Stored data entries
....

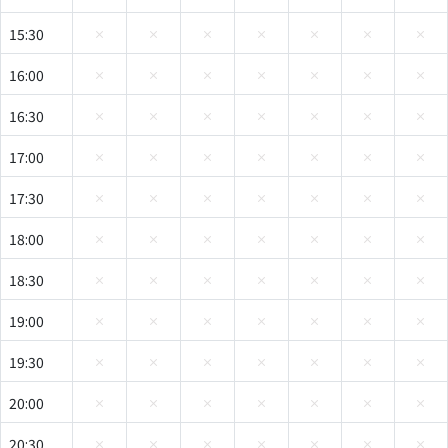
15:30
16:00
16:30
17:00
17:30
18:00
18:30
19:00
19:30
20:00
20:30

....

Aim of the exercise: Leave out the images and transcribe all the records exactly.

Completed exercise:
15:30
16:00
16:30
17:00
17:30
18:00
18:30
19:00
19:30
20:00
20:30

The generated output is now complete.